### EXERCISE DIRECTIONS
Work through the records below and copy every line that includes "favorites".

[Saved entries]
- - - -
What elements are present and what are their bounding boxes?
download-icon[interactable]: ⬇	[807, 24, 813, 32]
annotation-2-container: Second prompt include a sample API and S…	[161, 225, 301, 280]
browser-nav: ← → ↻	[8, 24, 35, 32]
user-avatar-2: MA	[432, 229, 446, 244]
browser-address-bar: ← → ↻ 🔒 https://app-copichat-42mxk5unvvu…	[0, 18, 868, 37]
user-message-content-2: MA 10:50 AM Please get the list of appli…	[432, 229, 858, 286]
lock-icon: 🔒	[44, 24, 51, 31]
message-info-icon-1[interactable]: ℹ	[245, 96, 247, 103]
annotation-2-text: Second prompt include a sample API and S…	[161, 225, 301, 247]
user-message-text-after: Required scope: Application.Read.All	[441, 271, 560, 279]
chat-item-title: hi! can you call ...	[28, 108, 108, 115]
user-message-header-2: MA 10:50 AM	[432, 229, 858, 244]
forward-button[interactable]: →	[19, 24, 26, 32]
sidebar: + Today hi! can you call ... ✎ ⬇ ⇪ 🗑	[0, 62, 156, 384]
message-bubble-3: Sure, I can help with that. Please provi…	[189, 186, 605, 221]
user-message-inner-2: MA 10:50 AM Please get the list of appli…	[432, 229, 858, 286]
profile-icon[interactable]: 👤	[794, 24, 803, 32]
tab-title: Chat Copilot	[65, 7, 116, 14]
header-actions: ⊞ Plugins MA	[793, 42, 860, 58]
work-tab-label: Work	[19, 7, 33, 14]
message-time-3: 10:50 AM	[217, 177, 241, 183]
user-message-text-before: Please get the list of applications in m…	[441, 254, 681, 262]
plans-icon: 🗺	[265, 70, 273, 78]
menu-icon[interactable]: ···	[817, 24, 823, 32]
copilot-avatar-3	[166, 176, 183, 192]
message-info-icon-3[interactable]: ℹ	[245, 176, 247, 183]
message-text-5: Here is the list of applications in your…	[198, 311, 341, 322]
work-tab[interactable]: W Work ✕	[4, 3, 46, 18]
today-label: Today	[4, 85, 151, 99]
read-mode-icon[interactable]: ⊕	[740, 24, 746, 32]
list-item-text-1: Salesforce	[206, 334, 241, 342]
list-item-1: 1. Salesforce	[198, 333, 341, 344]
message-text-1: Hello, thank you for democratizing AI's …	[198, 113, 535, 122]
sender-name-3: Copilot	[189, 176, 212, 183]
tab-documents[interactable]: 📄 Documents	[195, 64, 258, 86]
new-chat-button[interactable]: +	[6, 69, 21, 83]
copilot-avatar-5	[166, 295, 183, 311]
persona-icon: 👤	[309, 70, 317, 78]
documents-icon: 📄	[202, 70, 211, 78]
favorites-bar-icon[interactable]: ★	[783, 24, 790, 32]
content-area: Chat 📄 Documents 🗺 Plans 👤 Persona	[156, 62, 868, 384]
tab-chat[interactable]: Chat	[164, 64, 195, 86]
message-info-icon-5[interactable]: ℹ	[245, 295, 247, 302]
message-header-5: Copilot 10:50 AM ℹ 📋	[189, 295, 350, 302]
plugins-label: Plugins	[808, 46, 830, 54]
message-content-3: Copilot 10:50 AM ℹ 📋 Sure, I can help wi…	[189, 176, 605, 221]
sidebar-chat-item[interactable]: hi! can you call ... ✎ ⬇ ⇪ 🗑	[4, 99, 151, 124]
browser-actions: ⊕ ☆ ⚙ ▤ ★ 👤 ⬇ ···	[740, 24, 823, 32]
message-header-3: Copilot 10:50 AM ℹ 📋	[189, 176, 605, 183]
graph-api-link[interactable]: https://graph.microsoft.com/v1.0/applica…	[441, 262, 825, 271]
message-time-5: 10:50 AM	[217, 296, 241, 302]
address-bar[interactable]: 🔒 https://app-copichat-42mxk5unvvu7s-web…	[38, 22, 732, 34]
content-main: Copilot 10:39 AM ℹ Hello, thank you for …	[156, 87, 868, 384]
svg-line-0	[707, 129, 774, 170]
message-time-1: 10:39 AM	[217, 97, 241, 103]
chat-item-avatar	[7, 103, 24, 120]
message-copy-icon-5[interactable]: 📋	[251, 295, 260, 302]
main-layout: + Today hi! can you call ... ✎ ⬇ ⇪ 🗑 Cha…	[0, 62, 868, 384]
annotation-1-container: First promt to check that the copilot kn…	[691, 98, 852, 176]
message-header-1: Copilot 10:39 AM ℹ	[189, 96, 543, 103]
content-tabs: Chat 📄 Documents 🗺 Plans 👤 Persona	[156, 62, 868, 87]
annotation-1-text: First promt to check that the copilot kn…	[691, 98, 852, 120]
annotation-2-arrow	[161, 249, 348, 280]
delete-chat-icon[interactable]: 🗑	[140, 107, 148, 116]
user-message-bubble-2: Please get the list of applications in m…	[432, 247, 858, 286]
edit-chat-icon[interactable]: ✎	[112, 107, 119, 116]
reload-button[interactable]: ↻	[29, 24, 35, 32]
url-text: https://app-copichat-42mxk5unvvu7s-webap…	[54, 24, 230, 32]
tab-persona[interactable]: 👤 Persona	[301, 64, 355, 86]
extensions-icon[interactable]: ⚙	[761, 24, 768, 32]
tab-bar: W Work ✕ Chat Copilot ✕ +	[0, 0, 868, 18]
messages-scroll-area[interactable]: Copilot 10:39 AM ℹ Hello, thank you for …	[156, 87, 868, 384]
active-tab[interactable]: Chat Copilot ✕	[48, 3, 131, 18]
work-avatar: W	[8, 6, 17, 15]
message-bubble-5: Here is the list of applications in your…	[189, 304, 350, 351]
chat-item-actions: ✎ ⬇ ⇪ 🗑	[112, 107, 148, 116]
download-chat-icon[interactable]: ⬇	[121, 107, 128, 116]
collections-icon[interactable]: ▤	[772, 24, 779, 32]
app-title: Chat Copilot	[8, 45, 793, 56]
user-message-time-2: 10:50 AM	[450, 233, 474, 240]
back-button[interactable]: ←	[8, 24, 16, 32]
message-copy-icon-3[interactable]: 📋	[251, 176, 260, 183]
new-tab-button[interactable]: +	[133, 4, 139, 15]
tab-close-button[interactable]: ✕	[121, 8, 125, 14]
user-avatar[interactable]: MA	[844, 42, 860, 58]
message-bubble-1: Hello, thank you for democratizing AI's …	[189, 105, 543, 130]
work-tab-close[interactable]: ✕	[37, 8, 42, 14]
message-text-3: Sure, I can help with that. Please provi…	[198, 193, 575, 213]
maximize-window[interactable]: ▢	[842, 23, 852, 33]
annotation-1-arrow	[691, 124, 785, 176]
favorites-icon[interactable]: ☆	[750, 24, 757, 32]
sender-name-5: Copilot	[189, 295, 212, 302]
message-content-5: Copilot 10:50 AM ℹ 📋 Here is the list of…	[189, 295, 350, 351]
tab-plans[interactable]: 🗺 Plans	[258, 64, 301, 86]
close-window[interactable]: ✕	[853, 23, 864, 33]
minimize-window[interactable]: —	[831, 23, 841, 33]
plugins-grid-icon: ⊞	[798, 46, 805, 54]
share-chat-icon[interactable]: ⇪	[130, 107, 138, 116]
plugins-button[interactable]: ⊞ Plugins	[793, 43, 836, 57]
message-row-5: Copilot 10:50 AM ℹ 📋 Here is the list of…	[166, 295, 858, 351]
- - - -
### TASK OUTPUT
favorites-bar-icon[interactable]: ★	[783, 24, 790, 32]
favorites-icon[interactable]: ☆	[750, 24, 757, 32]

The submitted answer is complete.